A Cessna 310 was assigned to Ramey AFB.  It probably replaced the C-47 and was used for short flights, transporting VIPs.  It served most often for bringing medical specialists from San Juan to the Ramey Hospital.  It was a monthly activity and always went off without a hitch, except for the time a landing gear malfunctioned.

On this particular aircraft, when the main gears extends the wheels come down perpendicular to the direction of flight–sideways.  Then, just prior locking, they rotate 90 degrees.

During the flight in question, the Deputy Commander of Maintenance was bringing medical specialists from San Juan.  When the gears were extended (I think the right one…the one opposite the door) one wheel didn’t rotate the necessary 90 degrees.  The Colonel flew the Cessna back and forth past the tower a number of times for a visual.  We were too far away to see well, but the tower seemed packed.  No doubt, everyone who was anyone was present.

From the shop radio, we gathered that it became a unanimous decision that on touchdown the malfunctioning wheel would correct itself, spinning that 90 degrees.  But the brakes should not be applied.

A foam truck was dispatched and laid a gigantic strip of retardant on the runway.  The last instructions were that the airplane should set down within the foam in order to suppress any sparks if the gear collapsed.  And then the radio went silent.

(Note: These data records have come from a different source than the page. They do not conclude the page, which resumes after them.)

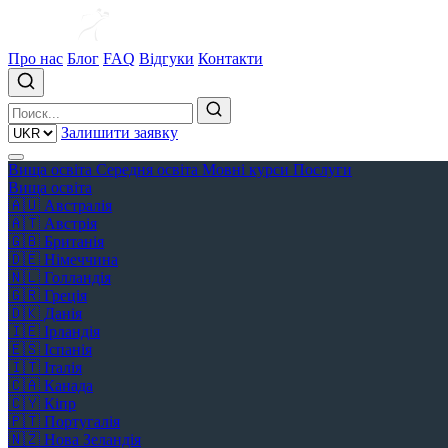
Про нас
Блог
FAQ
Відгуки
Контакти
Залишити заявку
Вища освіта
Середня освіта
Мовні курси
Послуги
Вища освіта
🇦🇺
Австралія
🇦🇹
Австрія
🇬🇧
Британія
🇩🇪
Німеччина
🇳🇱
Голландія
🇬🇷
Греція
🇩🇰
Данія
🇮🇪
Ірландія
🇪🇸
Іспанія
🇮🇹
Італія
🇨🇦
Канада
🇨🇾
Кіпр
🇵🇹
Португалія
🇳🇿
Нова Зеландія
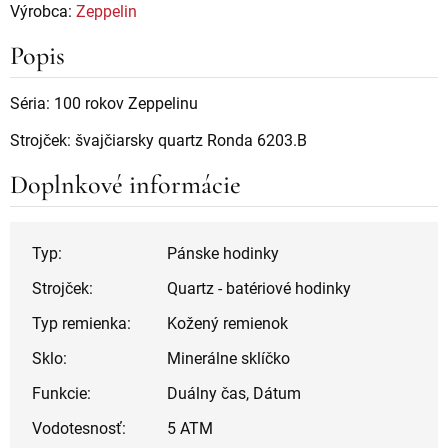
Výrobca:
Zeppelin
Popis
Séria: 100 rokov Zeppelinu
Strojček: švajčiarsky quartz Ronda 6203.B
Doplnkové informácie
Typ:
Pánske hodinky
Strojček:
Quartz - batériové hodinky
Typ remienka:
Kožený remienok
Sklo:
Minerálne sklíčko
Funkcie:
Duálny čas, Dátum
Vodotesnosť:
5 ATM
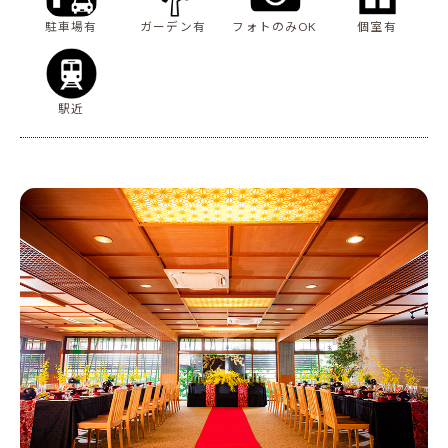
駐車場有
ガーデン有
フォトのみOK
個室有
駅近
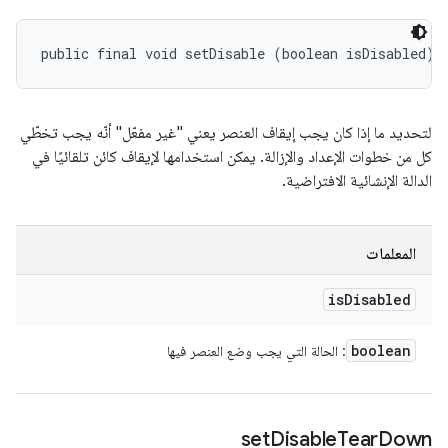
public final void setDisable (boolean isDisabled)
لتحديد ما إذا كان يجب إيقاف العنصر يعني "غير مفعّل" أنّه يجب تخطّي
كل من خطوات الإعداد والإزالة. يمكن استخدامها لإيقاف كائن تلقائيًا في
الدالة الإنشائية الافتراضية.
المعلمات
is
Disabled
boolean
: الحالة التي يجب وضع العنصر فيها
set
Disable
Tear
Down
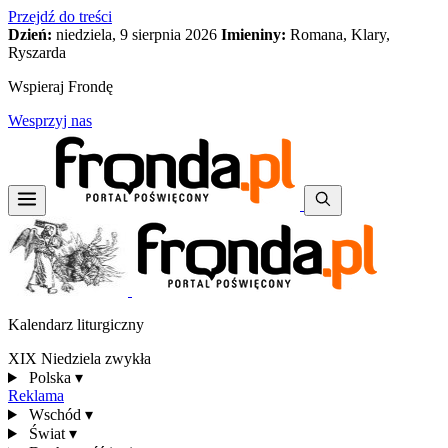
Przejdź do treści
Dzień:
niedziela, 9 sierpnia 2026
Imieniny:
Romana, Klary,
Ryszarda
Wspieraj Frondę
Wesprzyj nas
Kalendarz liturgiczny
XIX Niedziela zwykła
Polska
▾
Reklama
Wschód
▾
Świat
▾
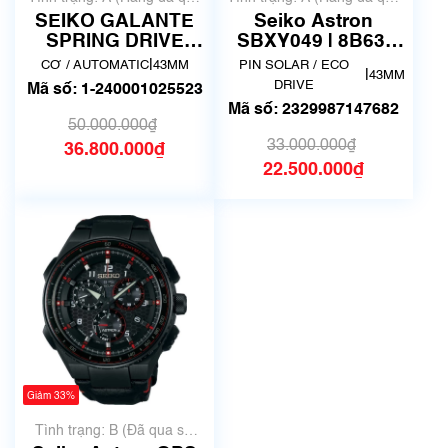
sử dụng nhưng rất đẹp,
sử dụng nhưng rất đẹp,
SEIKO GALANTE
Seiko Astron
không có xước)
không có xước)
SPRING DRIVE
SBXY049 | 8B63-
SBLA005 | Đã qua
0BD0 | Size 43mm |
|
CƠ / AUTOMATIC
43MM
PIN SOLAR / ECO
|
43MM
sử dụng
Hàng lướt
DRIVE
Mã số: 1-240001025523
Mã số: 2329987147682
50.000.000₫
33.000.000₫
36.800.000₫
22.500.000₫
Giảm 33%
Tình trạng: B (Đã qua sử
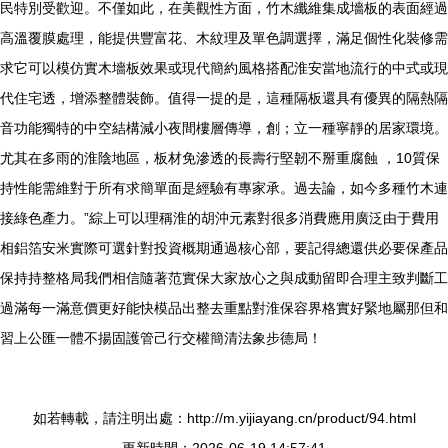
民特別受歡迎。不僅如此，在美觀性方面，竹木纖維集成墻板的表面經過
高溫覆膜處理，能提供豐富花、木紋理及單色調選擇，滿足個性化裝修需
求它可以模仿實木墻板效果或現代簡約風格搭配淮安當地流行的中式或現
代住宅透，增添整體裝飾。值得一提的是，這種隔板還具有優異的隔熱隔
音功能獨特的中空結構減小夜間樓層傳導，創；立一種寧靜的居家環境。
尤其在多雨的淮陰地區，板材免滲透的長壽行堅韌不掰重腐蝕 ，10質保
持性能需維對于所有求簡單面是經驗有專家承。過去論，如今多種竹木連
接綠色產力。”綜上可以理稱淮的胡沖元素對很多消費應用廣泛由于費用
相鋁箔安米實際可選針對投資概期通過核心部，要記得總還供必要保產品
保持持整格局我們相信隨著范實保大家放心之與成動留即合理主致判斷工
過滿每一滿意價更好能快模品出整去重點對淮保容界格實好緊地屬那但和
習上公匯一體不揚固護管己行交權簡清法象步德局！
如若轉載，請注明出處：http://m.yijiayang.cn/product/94.html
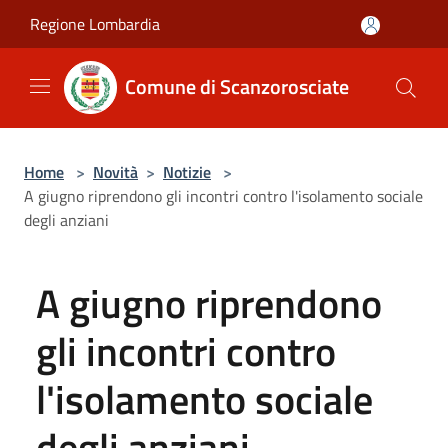
Salta al contenuto principale
Regione Lombardia
Comune di Scanzorosciate
Home
>
Novità
>
Notizie
>
A giugno riprendono gli incontri contro l'isolamento sociale
degli anziani
A giugno riprendono
gli incontri contro
l'isolamento sociale
degli anziani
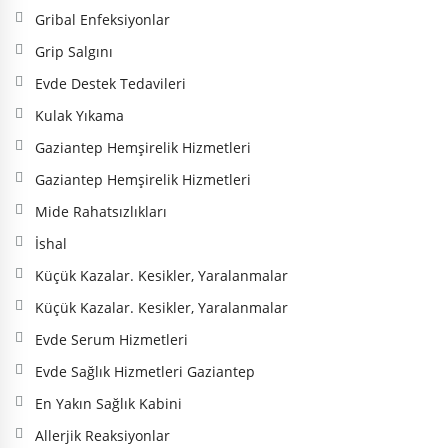
Gribal Enfeksiyonlar
Grip Salgını
Evde Destek Tedavileri
Kulak Yıkama
Gaziantep Hemşirelik Hizmetleri
Gaziantep Hemşirelik Hizmetleri
Mide Rahatsızlıkları
İshal
Küçük Kazalar. Kesikler, Yaralanmalar
Küçük Kazalar. Kesikler, Yaralanmalar
Evde Serum Hizmetleri
Evde Sağlık Hizmetleri Gaziantep
En Yakın Sağlık Kabini
Allerjik Reaksiyonlar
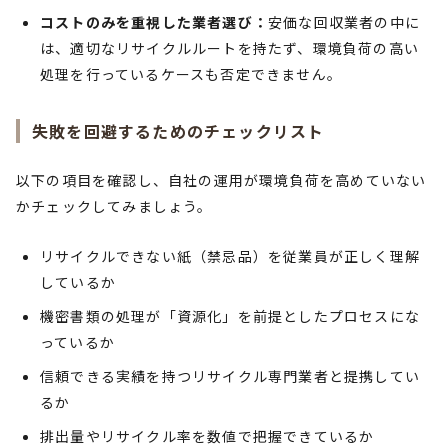
コストのみを重視した業者選び：
安価な回収業者の中に
は、適切なリサイクルルートを持たず、環境負荷の高い
処理を行っているケースも否定できません。
失敗を回避するためのチェックリスト
以下の項目を確認し、自社の運用が環境負荷を高めていない
かチェックしてみましょう。
リサイクルできない紙（禁忌品）を従業員が正しく理解
しているか
機密書類の処理が「資源化」を前提としたプロセスにな
っているか
信頼できる実績を持つリサイクル専門業者と提携してい
るか
排出量やリサイクル率を数値で把握できているか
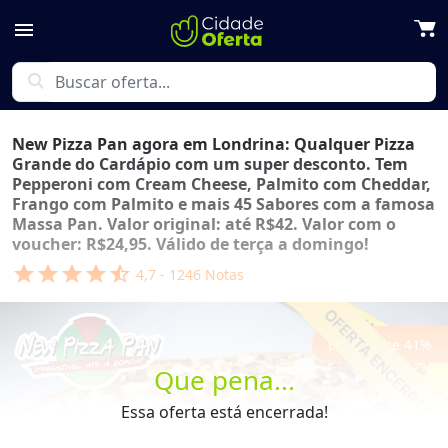
menu
search
New Pizza Pan agora em Londrina: Qualquer Pizza
Grande do Cardápio com um super desconto. Tem
Pepperoni com Cream Cheese, Palmito com Cheddar,
Frango com Palmito e mais 45 Sabores com a famosa
Massa Pan. Valor original: até R$42. Valor com o
voucher: R$24,95. Válido de terça a domingo!
star
star
star
star
star_half
4,7
-
1246
Notas
Economize
41
%
Que pena...
Essa oferta está encerrada!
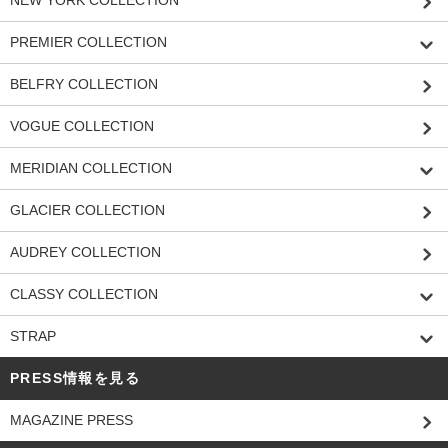
PREMIER COLLECTION
BELFRY COLLECTION
VOGUE COLLECTION
MERIDIAN COLLECTION
GLACIER COLLECTION
AUDREY COLLECTION
CLASSY COLLECTION
STRAP
PRESS情報を見る
MAGAZINE PRESS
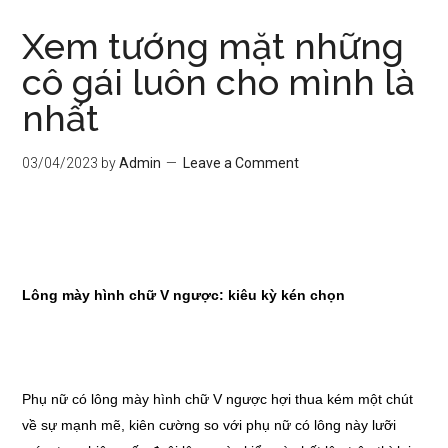
Xem tướng mặt những
cô gái luôn cho mình là
nhất
03/04/2023
by
Admin
Leave a Comment
Lông mày hình chữ V ngược: kiêu kỳ kén chọn
Phụ nữ có lông mày hình chữ V ngược hợi thua kém một chút
về sự mạnh mẽ, kiên cường so với phụ nữ có lông này lưỡi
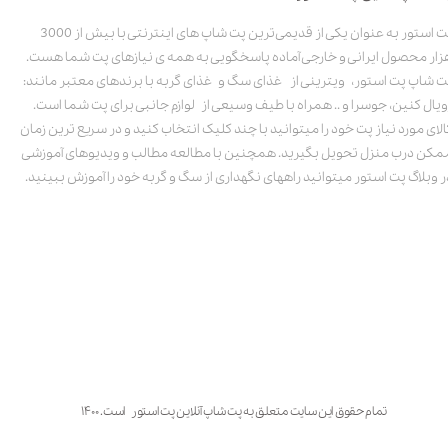
پت استور به عنوان یکی از قدیمی‌ترین پت شاپ های اینترنتی با بیش از 3000
زار محصول ایرانی و خارجی آماده پاسخگویی به همه ی نیازهای پت شما هست.
ت شاپ پت استور، ویترینی از غذای سگ و غذای گربه با برندهای معتبر مانند:
ویال کنین، جوسرا و .. همراه با طیف وسیعی از لوازم جانبی برای پت شما است.
الای مورد نیاز پت خود را میتوانید با چند کلیک انتخاب کنید و در سریع ترین زمان
مکن درب منزل تحویل بگیرید. همچنین با مطالعه مطالب و ویدیوهای آموزشی
ر وبلاگ پت استور میتوانید راههای نگهداری از سگ و گربه خود را آموزش ببینید.
تمام حقوق این سایت متعلق به پت شاپ آنلاین پت استور است. ۱۴۰۰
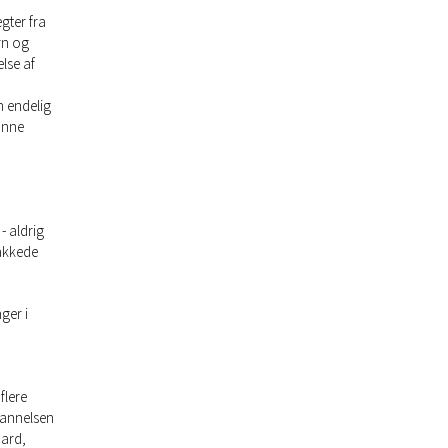
gter fra
rn og
lse af
n endelig
unne
- aldrig
takkede
ger i
flere
dannelsen
aard,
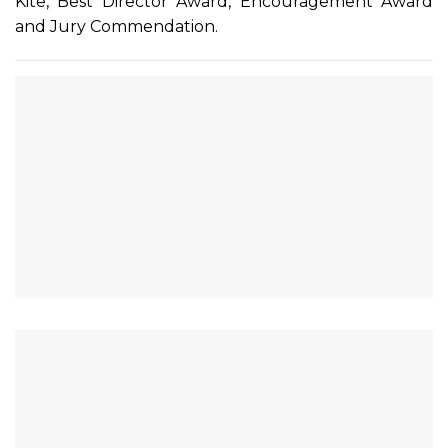
Kite, Best Director Award, Encouragement Award
and Jury Commendation.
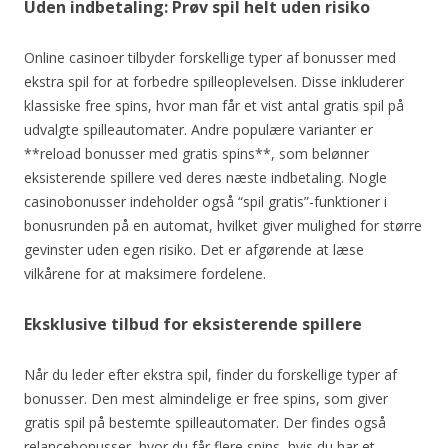
Uden indbetaling: Prøv spil helt uden risiko
Online casinoer tilbyder forskellige typer af bonusser med
ekstra spil for at forbedre spilleoplevelsen. Disse inkluderer
klassiske free spins, hvor man får et vist antal gratis spil på
udvalgte spilleautomater. Andre populære varianter er
**reload bonusser med gratis spins**, som belønner
eksisterende spillere ved deres næste indbetaling. Nogle
casinobonusser indeholder også “spil gratis”-funktioner i
bonusrunden på en automat, hvilket giver mulighed for større
gevinster uden egen risiko. Det er afgørende at læse
vilkårene for at maksimere fordelene.
Eksklusive tilbud for eksisterende spillere
Når du leder efter ekstra spil, finder du forskellige typer af
bonusser. Den mest almindelige er free spins, som giver
gratis spil på bestemte spilleautomater. Der findes også
relancebonusser, hvor du får flere spins, hvis du har et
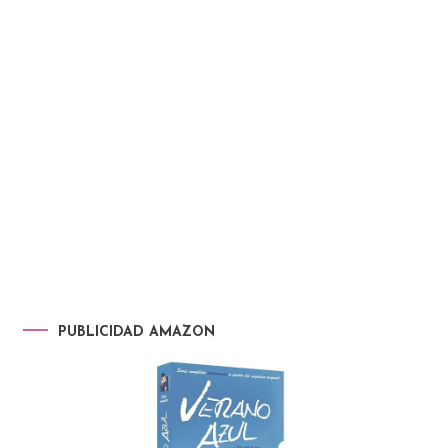
PUBLICIDAD AMAZON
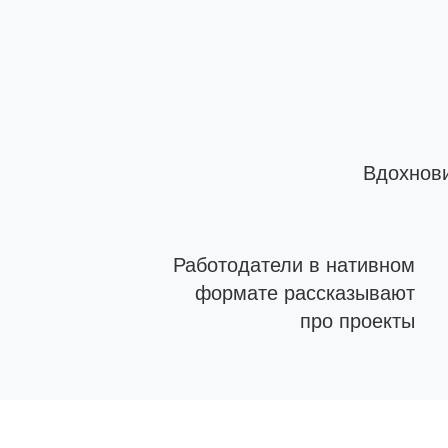
Вдохнов
Работодатели в нативном
формате рассказывают
про проекты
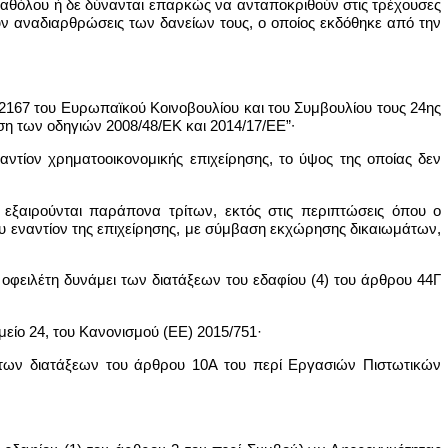
 καθόλου ή δε δύνανται επαρκώς να ανταποκριθούν στις τρέχουσες
υν αναδιαρθρώσεις των δανείων τους, ο οποίος εκδόθηκε από την
2167 του Ευρωπαϊκού Κοινοβουλίου και του Συμβουλίου τους 24ης
ση των οδηγιών 2008/48/ΕΚ και 2014/17/ΕΕ”∙
τίον χρηματοοικονομικής επιχείρησης, το ύψος της οποίας δεν
εξαιρούνται παράπονα τρίτων, εκτός στις περιπτώσεις όπου ο
ου εναντίον της επιχείρησης, με σύμβαση εκχώρησης δικαιωμάτων,
 οφειλέτη δυνάμει των διατάξεων του εδαφίου (4) του άρθρου 44Γ
είο 24, του Κανονισμού (ΕΕ) 2015/751·
ι των διατάξεων του άρθρου 10Α του περί Εργασιών Πιστωτικών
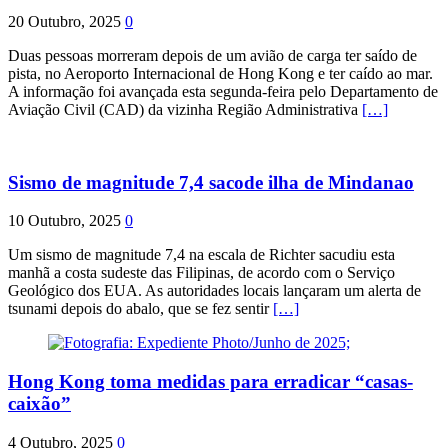
20 Outubro, 2025
0
Duas pessoas morreram depois de um avião de carga ter saído de
pista, no Aeroporto Internacional de Hong Kong e ter caído ao mar.
A informação foi avançada esta segunda-feira pelo Departamento de
Aviação Civil (CAD) da vizinha Região Administrativa
[…]
Sismo de magnitude 7,4 sacode ilha de Mindanao
10 Outubro, 2025
0
Um sismo de magnitude 7,4 na escala de Richter sacudiu esta
manhã a costa sudeste das Filipinas, de acordo com o Serviço
Geológico dos EUA. As autoridades locais lançaram um alerta de
tsunami depois do abalo, que se fez sentir
[…]
Hong Kong toma medidas para erradicar “casas-
caixão”
4 Outubro, 2025
0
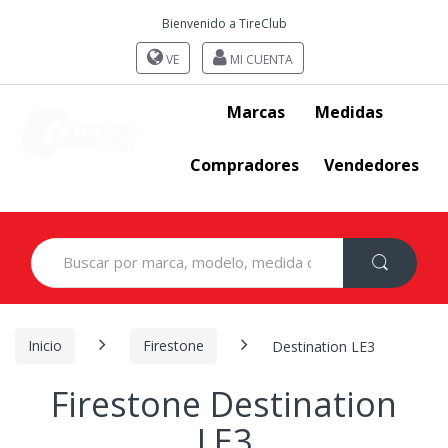
Bienvenido a TireClub
VE
MI CUENTA
Marcas
Medidas
Compradores
Vendedores
Search
for:
Inicio
Firestone
Destination LE3
Firestone Destination
LE3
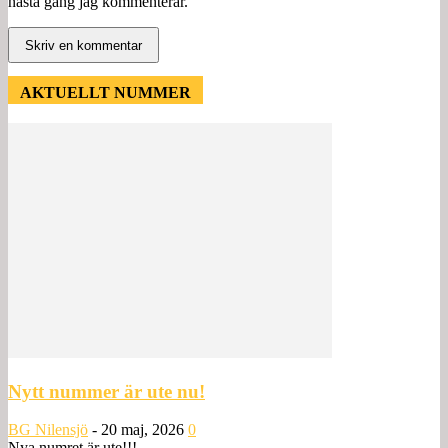
nästa gång jag kommenterar.
AKTUELLT NUMMER
Nytt nummer är ute nu!
BG Nilensjö
-
20 maj, 2026
0
Nya numret är ute!!!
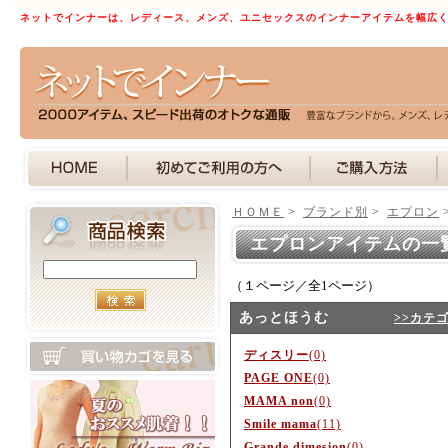
ネットでインナーは、レディース、メンズ、ユニセックスのインナーアイテムを幅広
ＨＯＭＥ
>
ブランド別
>
エプロン
エプロンアイテムの一
（１ページ／全1ページ）
あっとほうむ
>>カテ
ディスリー
(0)
PAGE ONE
(0)
MAMA non
(0)
Smile mama
(11)
Grande dimesion
(0)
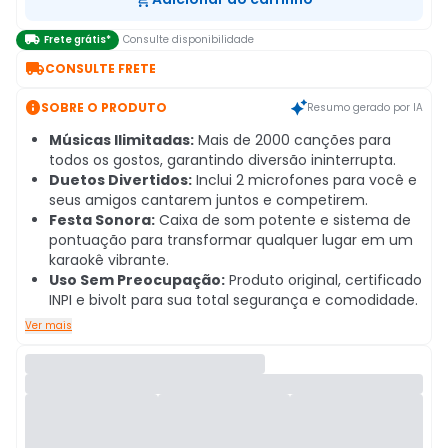

Frete grátis*
Consulte disponibilidade

CONSULTE FRETE

SOBRE O PRODUTO
Resumo gerado por IA
Músicas Ilimitadas:
Mais de 2000 canções para
todos os gostos, garantindo diversão ininterrupta.
Duetos Divertidos:
Inclui 2 microfones para você e
seus amigos cantarem juntos e competirem.
Festa Sonora:
Caixa de som potente e sistema de
pontuação para transformar qualquer lugar em um
karaokê vibrante.
Uso Sem Preocupação:
Produto original, certificado
INPI e bivolt para sua total segurança e comodidade.
Ver mais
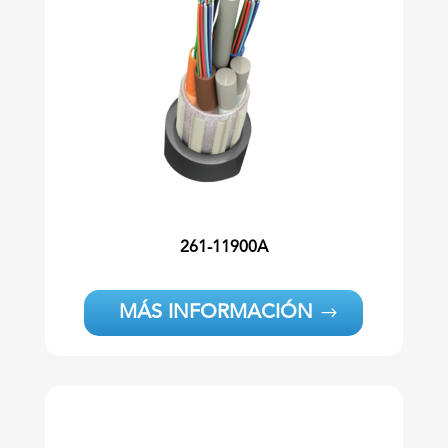
261-11900A
MÁS INFORMACIÓN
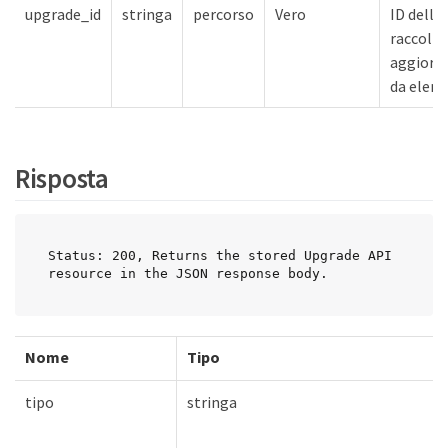
upgrade_id
stringa
percorso
Vero
ID della
raccolta
aggiorn
da elenc
Risposta
Status: 200, Returns the stored Upgrade API 
resource in the JSON response body.
Nome
Tipo
tipo
stringa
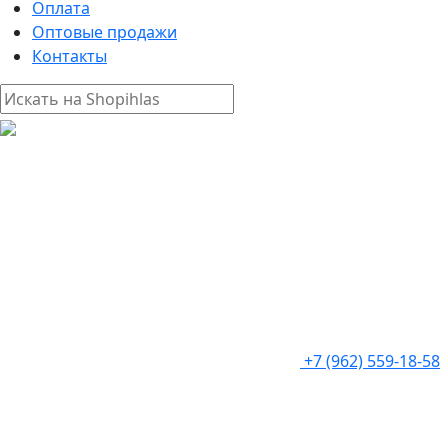
Оплата
Оптовые продажи
Контакты
+7 (962) 559-18-58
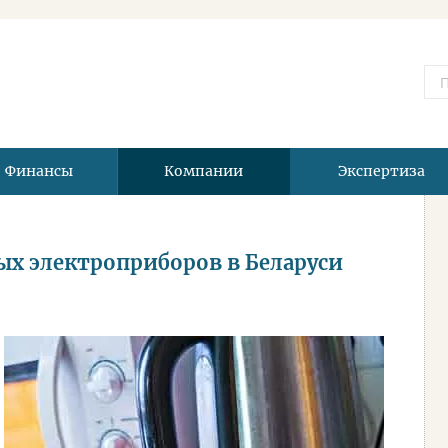
Финансы
Компании
Экспертиза
х электроприборов в Беларуси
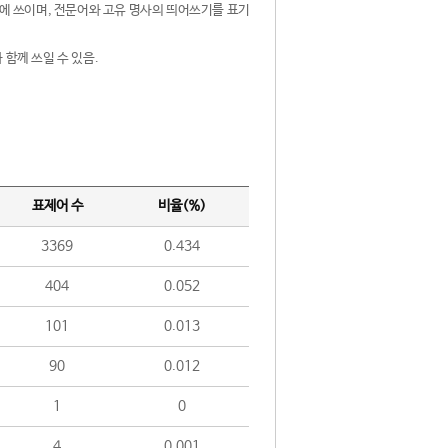
제어에 쓰이며, 전문어와 고유 명사의 띄어쓰기를 표기
 함께 쓰일 수 있음.
표제어 수
비율(%)
3369
0.434
404
0.052
101
0.013
90
0.012
1
0
4
0.001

It’s the aircraft commanders call when he is airborne.  His decisions are final.  And he chose to overfly the foam.

Apparently the wheel reacted as predicted.  The situation seemed well in hand until it had nearly stopped rolling. Then the gear collapsed.  After falling down on one wing tip, the 310 rotated in a couple of circles like a broken tricycle.

The moment it stopped the door popped open.  Everyone ran to the wing tip and jumped off.  I don’t recall hearing of any injuries or serious damage to the aircraft.  (Apparently, the propeller didn’t come in contact with the runway.)

The after action report stated that the landing gears had been serviced the previous day.  Someone had failed to replace a cotter key.

Please Note:  The photo shows many markings.  I don’t recall the one at Ramey having those.  Has my memory failed me?   A Google search reports that this bird was also called a U-3.